The intensity of the Australian wildfire, followed by flash flooding in other parts of the country. Military called in to deal with multi-day Newfoundland weather event like none in recent memory. One-in-100-year flood in Calgary in 2013.
Watch University of Calgary climatologist Shawn Marshall stitch together some of the extreme weather events we've seen recently, in the video below.
A common thread between these and other extreme weather events is climate change, which has increased ambient temperatures, making extreme weather as a whole more intense and more frequent.
"If you see what's going on in Newfoundland right now and hear some of the stories, a lot of people don't have this in living memory," University of Calgary climatologist Shawn Marshall told CBC Calgary News at 6.

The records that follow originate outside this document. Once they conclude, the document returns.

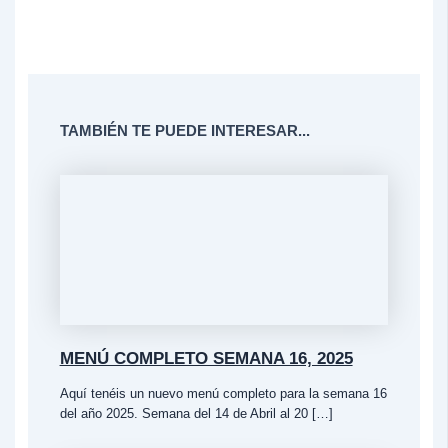
TAMBIÉN TE PUEDE INTERESAR...
MENÚ COMPLETO SEMANA 16, 2025
Aquí tenéis un nuevo menú completo para la semana 16
del año 2025. Semana del 14 de Abril al 20 […]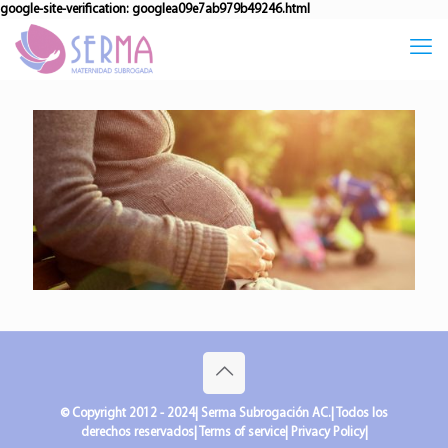
google-site-verification: googlea09e7ab979b49246.html
© Copyright 2012 - 2024| Serma Subrogación AC.| Todos los
derechos reservados| Terms of service| Privacy Policy|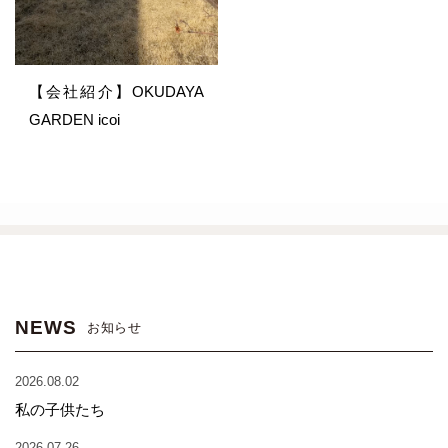
【会社紹介】OKUDAYA
GARDEN icoi
NEWS
お知らせ
2026.08.02
私の子供たち
2026.07.26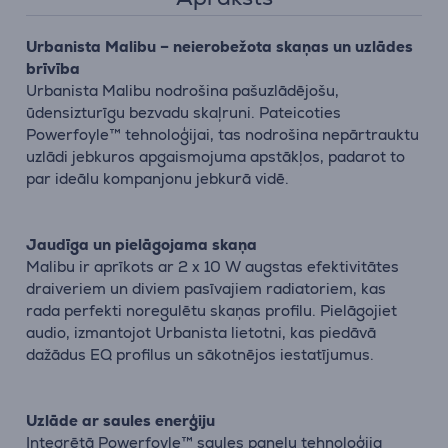
Urbanista Malibu – neierobežota skaņas un uzlādes
brīvība
Urbanista Malibu nodrošina pašuzlādējošu,
ūdensizturīgu bezvadu skaļruni. Pateicoties
Powerfoyle™ tehnoloģijai, tas nodrošina nepārtrauktu
uzlādi jebkuros apgaismojuma apstākļos, padarot to
par ideālu kompanjonu jebkurā vidē.
Jaudīga un pielāgojama skaņa
Malibu ir aprīkots ar 2 x 10 W augstas efektivitātes
draiveriem un diviem pasīvajiem radiatoriem, kas
rada perfekti noregulētu skaņas profilu. Pielāgojiet
audio, izmantojot Urbanista lietotni, kas piedāvā
dažādus EQ profilus un sākotnējos iestatījumus.
Uzlāde ar saules enerģiju
Integrētā Powerfoyle™ saules paneļu tehnoloģija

"It comes down to statistical distributions. If you picture a normal curve where you have extreme minima and maxima on either end, climate change shifts that whole distribution and that changes the frequencies."
He says it could be the economic cost of cleaning up that might drive a change in beliefs and actions.

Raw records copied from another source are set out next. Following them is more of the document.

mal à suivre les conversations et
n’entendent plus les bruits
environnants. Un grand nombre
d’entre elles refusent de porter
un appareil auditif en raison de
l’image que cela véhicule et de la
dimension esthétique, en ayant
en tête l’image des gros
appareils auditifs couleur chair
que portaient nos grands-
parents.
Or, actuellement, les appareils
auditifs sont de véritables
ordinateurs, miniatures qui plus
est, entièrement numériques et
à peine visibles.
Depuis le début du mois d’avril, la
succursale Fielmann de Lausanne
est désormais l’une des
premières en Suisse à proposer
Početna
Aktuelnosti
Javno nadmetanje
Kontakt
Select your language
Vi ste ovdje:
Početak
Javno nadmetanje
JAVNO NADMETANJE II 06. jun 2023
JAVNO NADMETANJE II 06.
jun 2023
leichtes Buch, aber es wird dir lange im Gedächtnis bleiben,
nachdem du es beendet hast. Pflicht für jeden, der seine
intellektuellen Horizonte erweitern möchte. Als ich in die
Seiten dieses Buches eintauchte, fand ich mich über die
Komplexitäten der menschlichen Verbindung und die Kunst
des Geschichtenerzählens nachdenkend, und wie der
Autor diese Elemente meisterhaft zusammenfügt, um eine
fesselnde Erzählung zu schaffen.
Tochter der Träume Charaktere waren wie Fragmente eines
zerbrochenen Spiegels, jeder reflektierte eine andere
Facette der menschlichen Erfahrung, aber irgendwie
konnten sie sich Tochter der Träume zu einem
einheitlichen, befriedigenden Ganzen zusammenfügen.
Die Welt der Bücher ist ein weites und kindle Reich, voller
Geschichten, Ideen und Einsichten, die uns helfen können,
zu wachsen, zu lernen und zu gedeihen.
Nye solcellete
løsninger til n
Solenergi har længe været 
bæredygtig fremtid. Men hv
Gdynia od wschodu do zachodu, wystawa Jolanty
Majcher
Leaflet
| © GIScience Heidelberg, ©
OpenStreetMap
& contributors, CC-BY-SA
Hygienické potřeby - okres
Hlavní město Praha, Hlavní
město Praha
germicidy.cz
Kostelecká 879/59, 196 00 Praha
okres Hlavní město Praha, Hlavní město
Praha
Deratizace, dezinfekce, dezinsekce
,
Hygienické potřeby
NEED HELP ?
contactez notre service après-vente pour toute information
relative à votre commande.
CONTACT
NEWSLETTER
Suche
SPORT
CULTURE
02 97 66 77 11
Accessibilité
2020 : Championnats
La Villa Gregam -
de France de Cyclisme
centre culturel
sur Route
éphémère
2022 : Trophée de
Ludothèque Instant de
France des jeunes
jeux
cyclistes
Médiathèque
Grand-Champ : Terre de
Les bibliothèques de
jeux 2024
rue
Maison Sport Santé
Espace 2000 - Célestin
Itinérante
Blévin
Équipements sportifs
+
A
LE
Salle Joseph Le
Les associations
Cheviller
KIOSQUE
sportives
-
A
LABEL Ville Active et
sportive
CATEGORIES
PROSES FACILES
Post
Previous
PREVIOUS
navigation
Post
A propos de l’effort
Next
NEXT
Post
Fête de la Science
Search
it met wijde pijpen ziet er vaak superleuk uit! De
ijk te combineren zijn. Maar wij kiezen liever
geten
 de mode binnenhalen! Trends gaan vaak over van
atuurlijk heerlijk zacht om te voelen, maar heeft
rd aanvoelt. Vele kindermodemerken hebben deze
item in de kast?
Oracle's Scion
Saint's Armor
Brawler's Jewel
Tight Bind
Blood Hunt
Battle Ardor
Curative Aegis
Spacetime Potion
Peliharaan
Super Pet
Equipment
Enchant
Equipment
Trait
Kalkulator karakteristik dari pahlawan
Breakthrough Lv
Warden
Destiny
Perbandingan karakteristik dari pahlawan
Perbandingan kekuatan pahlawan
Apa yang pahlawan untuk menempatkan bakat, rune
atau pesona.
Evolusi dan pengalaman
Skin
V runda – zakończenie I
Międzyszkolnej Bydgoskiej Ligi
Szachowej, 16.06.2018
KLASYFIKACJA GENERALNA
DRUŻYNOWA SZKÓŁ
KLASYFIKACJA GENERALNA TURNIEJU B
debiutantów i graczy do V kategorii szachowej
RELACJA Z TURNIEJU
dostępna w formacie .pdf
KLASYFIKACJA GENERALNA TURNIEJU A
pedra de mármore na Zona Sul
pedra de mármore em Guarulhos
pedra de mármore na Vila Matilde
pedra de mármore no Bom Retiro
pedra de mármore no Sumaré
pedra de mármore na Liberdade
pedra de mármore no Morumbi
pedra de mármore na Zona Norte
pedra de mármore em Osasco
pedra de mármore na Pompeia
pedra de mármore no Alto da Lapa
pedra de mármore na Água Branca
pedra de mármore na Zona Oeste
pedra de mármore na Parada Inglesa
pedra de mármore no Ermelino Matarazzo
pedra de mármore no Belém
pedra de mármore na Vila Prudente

"The costs associated with that could hammer us, could cripple us pretty hard," Marshall said.
"This is what the future looks like, more and more commonly. That's very disruptive, very expensive. What used to be exceptional is becoming normalized. It's not necessarily going to be easy for us."
Israel Dunmade, an associate professor in Mount Royal University's earth and environmental sciences department, says that despite tweets and statements by influencers whenever a cold stretch hits, weather and climate are not the same thing.
"Weather is for a short period. Climate is over a long period, usually 30 to 35 years average," Dunmade told CBC News.
"Over a long period of time, we are seeing from anthropogenic activities, our economic activities, an increase in ambient temperature. Over the years, as a result of that increasing temperature, it has led to the current climate change."
That increase makes things drier, so wildfires burn more often and with greater intensity, he said.
Wind plays a factor, too.
"Increasing temperature increases the capacity of the wind to carry more water. So instead of rainfall coming down, it will be carried to other places. That's why you find more dryness, and more incidents of a lot of fire breaking out," Dunmade said.
It also melts ice, which contributes to flooding. Again, more often and more intense.
When your uncle argues that there has always been extreme weather, therefore climate change isn't a thing, Marshall has a response for that.
"It's pretty hard to always attribute severe weather to climate change, but there is no question that some of these events, especially Australia, have a huge climate change layer to them," Marshall said.
"Extreme weather has always happened … but when you add a bit of climate change, more energy, more moisture [in the] atmosphere to the mix, then you start to get things we have not seen before."
And that term used to describe the 2013 Calgary-area floods, a "one-in-a-100 year event," we might need to adjust it.
"Maybe becoming one in 20, one in 10 — that kind of frequency."
Still, Marshall is an optimist.
"Reversing it is going to take a long time — decades, maybe a couple generations — but I think it's possible," he said.
"I still hold out hope that, even in my lifetime, I will see it stabilize, I will see our emissions level off. It's really important to reach some equilibrium."